##### Data provided
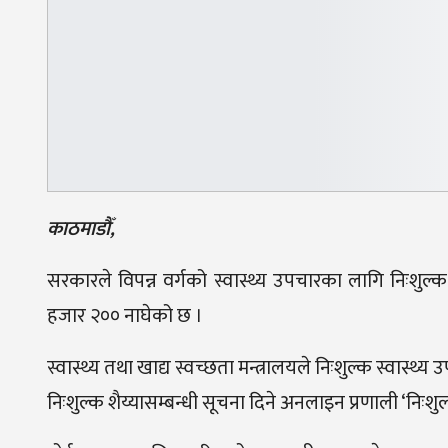
काठमाडौँ,
सरकारले विपन्न वर्गको स्वास्थ्य उपचारका लागि निःशुल्क
हजार २०० नाघेको छ ।
स्वास्थ्य तथा खाद्य स्वच्छता मन्त्रालयले निःशुल्क स्वास
निःशुल्क शैय्यासम्बन्धी सूचना दिने अनलाइन प्रणाली ‘निःशुल्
##########
## Try it
Retype word for word the lines running from the line containing "सरकारले विपन्न वर्गको" to the end of the listing, and only those.

## Output of the task
सरकारले विपन्न वर्गको स्वास्थ्य उपचारका लागि निःशुल्क
हजार २०० नाघेको छ ।
स्वास्थ्य तथा खाद्य स्वच्छता मन्त्रालयले निःशुल्क स्वास
निःशुल्क शैय्यासम्बन्धी सूचना दिने अनलाइन प्रणाली ‘निःशुल्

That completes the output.